Ahmed Al-Dulami

Beats Covered:
Local or Foreign:

Iraqi cameraman Ahmad al-Dulami, who professionally used the name Ahmad al-Watany, was abducted by members of the Islamic State group in June 2014 in Baiji, north of Tikrit, according to media reports. His whereabouts remain unknown. There were multiple unconfirmed reports of his murder a month after his abduction and again in January 2015, but his death has not been confirmed.

Al-Dulami’s family were told in January 2015 that he had been killed, a journalist familiar with the case told the Committee to Protect Journalists in Irbil. Local media reported at the time that the cameraman was abducted while reporting near Baiji’s general hospital and killed in the city center on January 31, 2015. Another Iraqi news website, citing a source who asked not to be identified, reported that al-Dulami’s body was found that morning.

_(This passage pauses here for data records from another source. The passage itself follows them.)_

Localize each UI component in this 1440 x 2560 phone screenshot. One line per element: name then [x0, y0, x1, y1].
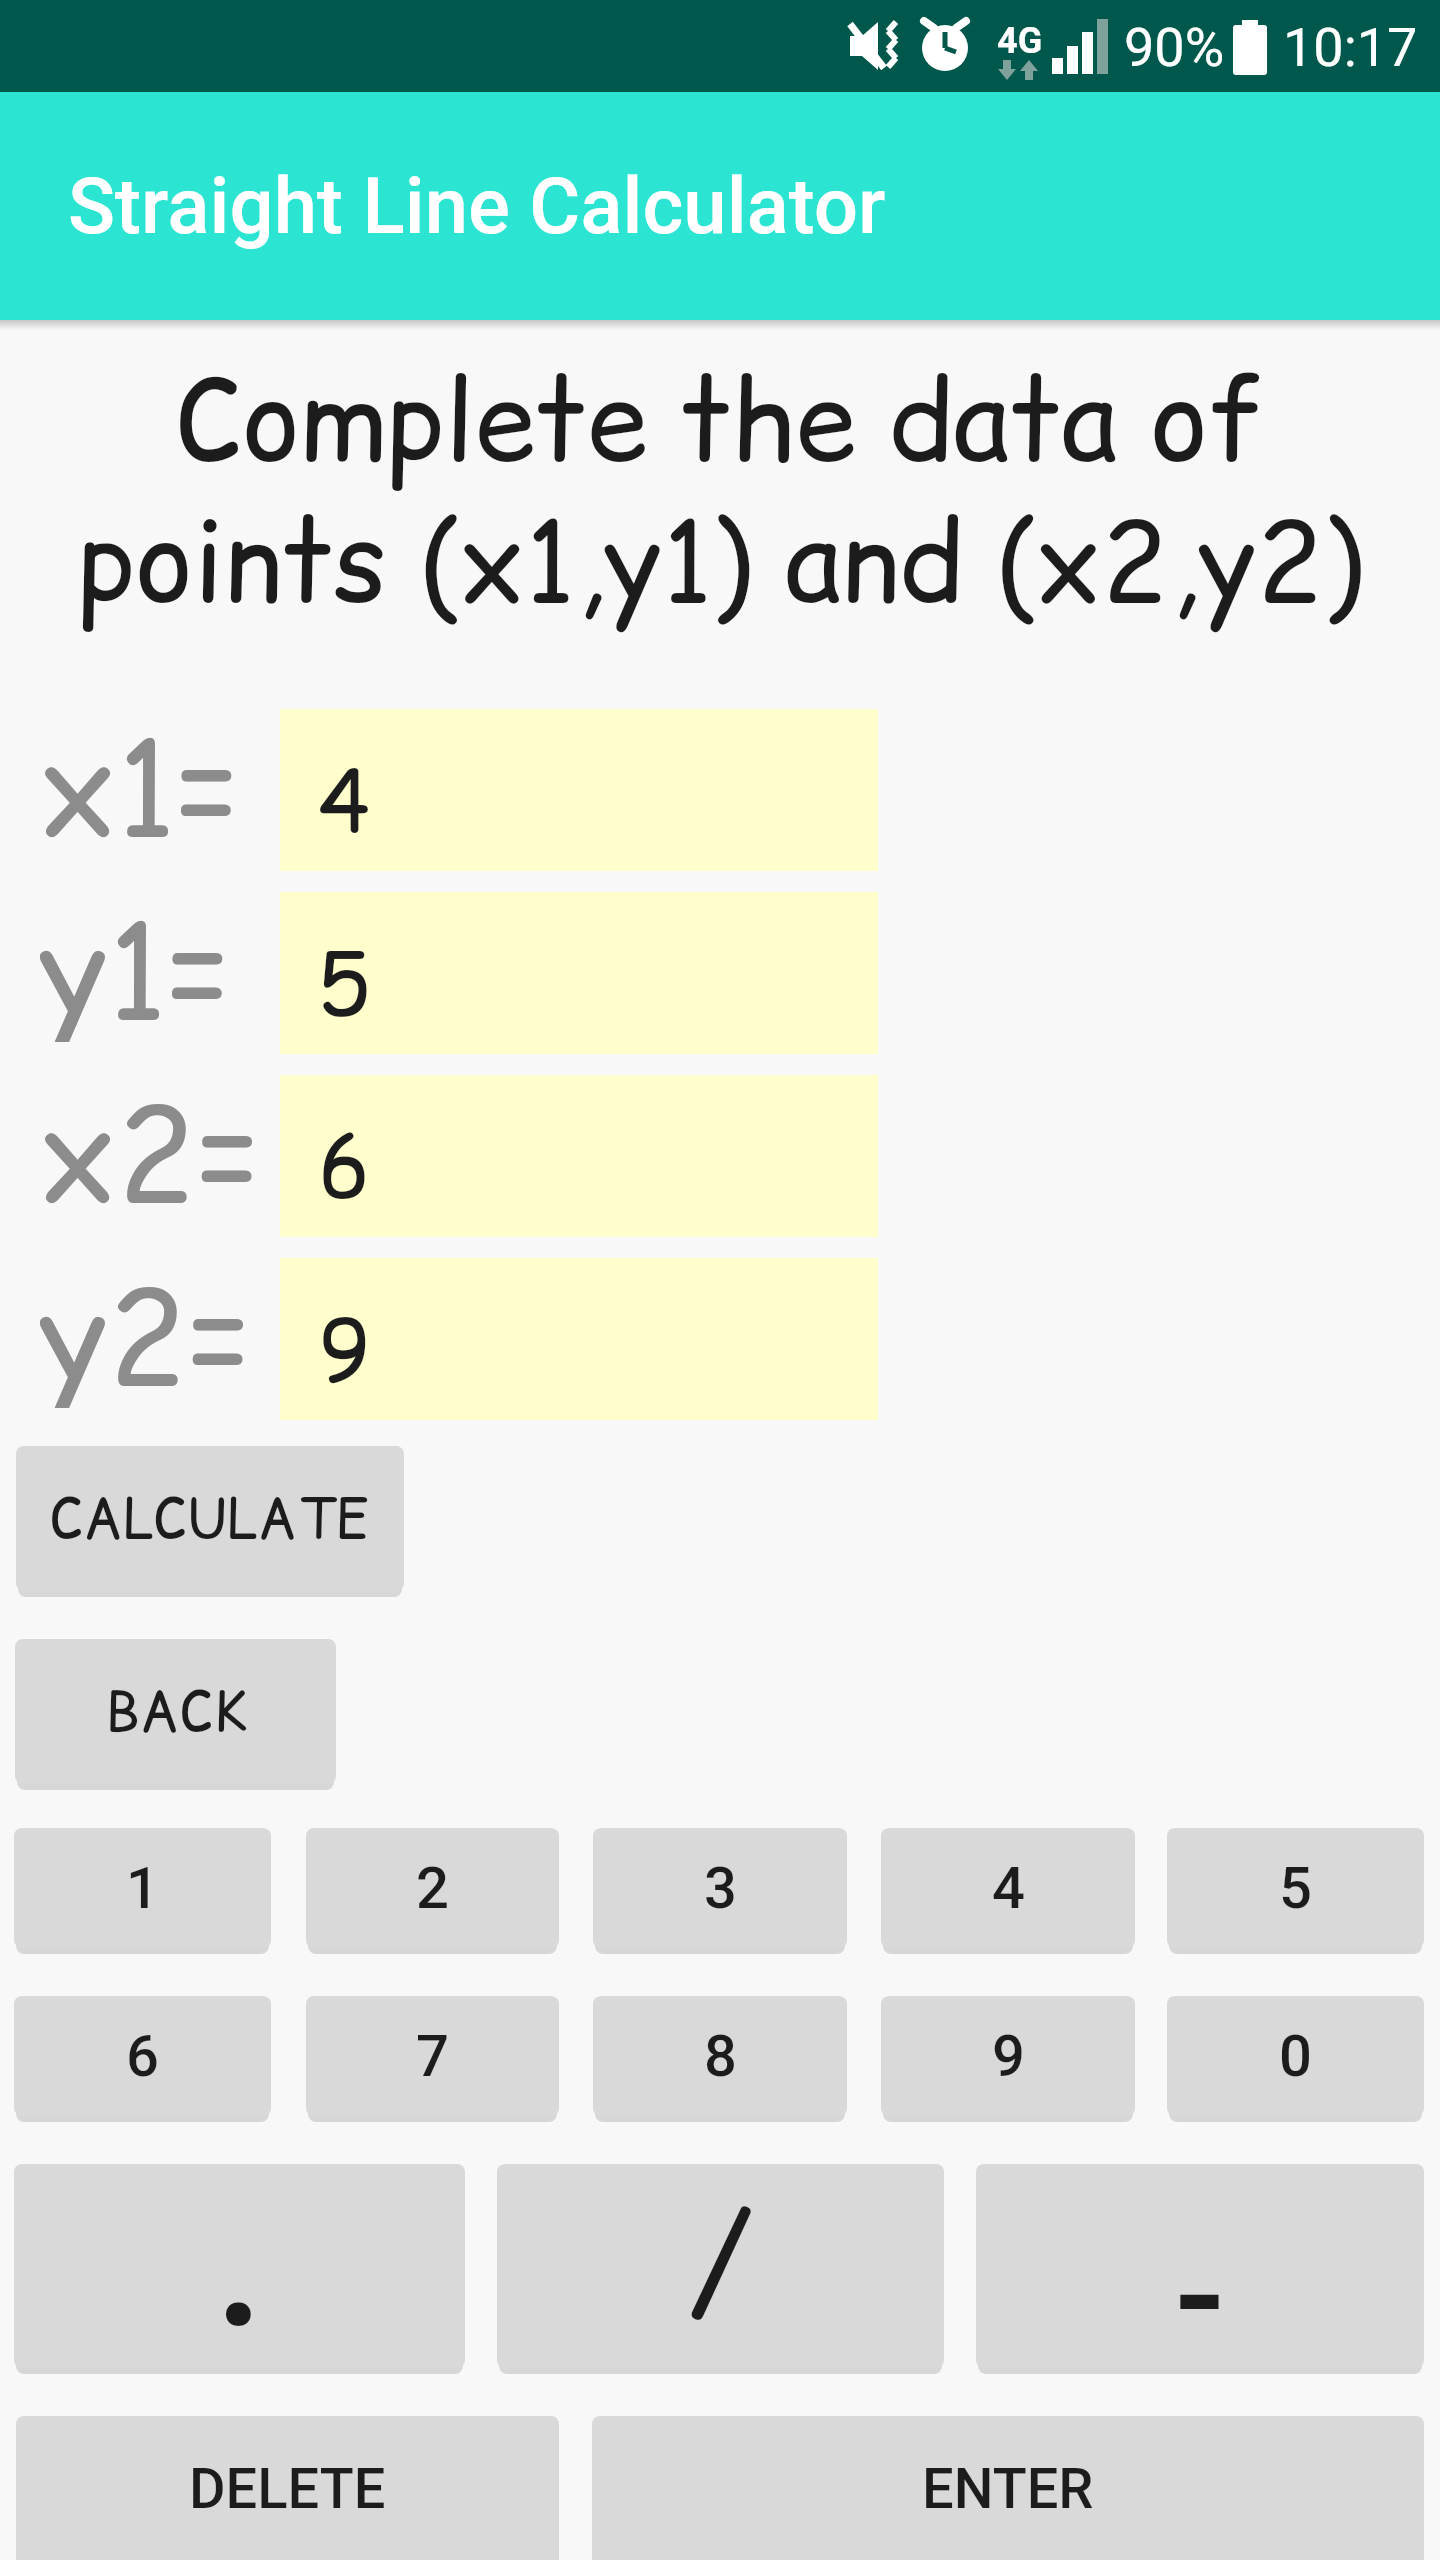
- button[interactable]: 6: [280, 1075, 878, 1237]
- staticText: 6: [318, 1106, 371, 1226]
- button[interactable]: 2: [306, 1828, 559, 1948]
- button[interactable]: DELETE: [16, 2416, 559, 2560]
- staticText: 2: [416, 1854, 449, 1922]
- staticText: 1: [126, 1854, 159, 1922]
- staticText: 8: [704, 2022, 737, 2090]
- button[interactable]: 4: [280, 709, 878, 871]
- staticText: y2=: [40, 1246, 254, 1408]
- button[interactable]: CALCULATE: [16, 1446, 404, 1591]
- staticText: x2=: [40, 1063, 263, 1225]
- staticText: 4G: [997, 20, 1043, 62]
- staticText: /: [686, 2171, 756, 2361]
- button[interactable]: 3: [593, 1828, 847, 1948]
- staticText: BACK: [105, 1673, 247, 1750]
- staticText: y1=: [40, 880, 233, 1042]
- button[interactable]: 5: [1167, 1828, 1424, 1948]
- button[interactable]: 5: [280, 892, 878, 1054]
- button[interactable]: 9: [881, 1996, 1135, 2116]
- staticText: 7: [416, 2022, 449, 2090]
- staticText: 0: [1279, 2022, 1312, 2090]
- staticText: 6: [126, 2022, 159, 2090]
- button[interactable]: .: [14, 2164, 465, 2368]
- button[interactable]: 4: [881, 1828, 1135, 1948]
- staticText: 4: [318, 740, 371, 860]
- button[interactable]: ENTER: [592, 2416, 1424, 2560]
- button[interactable]: 6: [14, 1996, 271, 2116]
- button[interactable]: 8: [593, 1996, 847, 2116]
- staticText: 9: [992, 2022, 1025, 2090]
- staticText: -: [1175, 2208, 1225, 2384]
- button[interactable]: 0: [1167, 1996, 1424, 2116]
- staticText: DELETE: [189, 2456, 386, 2522]
- staticText: Straight Line Calculator: [68, 161, 886, 252]
- staticText: 10:17: [1283, 16, 1418, 79]
- button[interactable]: /: [497, 2164, 944, 2368]
- staticText: CALCULATE: [50, 1480, 370, 1557]
- staticText: 5: [1279, 1854, 1312, 1922]
- staticText: .: [214, 2158, 265, 2362]
- button[interactable]: 7: [306, 1996, 559, 2116]
- staticText: 9: [318, 1289, 371, 1409]
- staticText: x1=: [40, 697, 242, 859]
- button[interactable]: BACK: [15, 1639, 336, 1784]
- staticText: 4: [992, 1854, 1025, 1922]
- button[interactable]: 1: [14, 1828, 271, 1948]
- staticText: 90%: [1124, 16, 1225, 79]
- staticText: 5: [318, 923, 371, 1043]
- button[interactable]: 9: [280, 1258, 878, 1420]
- staticText: ENTER: [922, 2456, 1094, 2522]
- staticText: Complete the data of points (x1,y1) and …: [76, 344, 1364, 638]
- button[interactable]: -: [976, 2164, 1424, 2368]
- staticText: 3: [704, 1854, 737, 1922]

However, his body was never returned to his family, and they continue to hope he is alive, the Irbil journalist, who asked to remain anonymous for fear of retribution, told CPJ. Two other Irbil-based journalists and an employee of a local media watchdog also said they believe al-Dulami is dead, but cannot confirm his death without having seen his body.

Al-Dulami worked for the independent broadcaster Sharqiya TV in Samarra, 125 kilometers (80 miles) north of Baghdad, his brother, Raad Abu Ezz al-Din, told CPJ via messaging app on January 9, 2020. The outlet has never confirmed al-Dulami’s death, Ezz al-Din said, and it did not respond to calls or emails from CPJ.

Ezz al-Din told CPJ that no new information or evidence about al-Dulami had emerged since the unconfirmed news reports said that he had been executed by Islamic State.  

Sobhi al-Dulami, a friend of the journalist, told CPJ via messaging app on January 7, 2020, that the family had never retrieved al-Dulami’s body or received any confirmation of his death and that no new information had emerged about his case since Islamic State was driven out of Tikrit and Baiji in 2015.

Sobhi al-Dulami, who used to work for Iraq’s Directorate of Tribes, also told CPJ that al-Dulami had covered some of his visits to local tribes while working as a cameraman.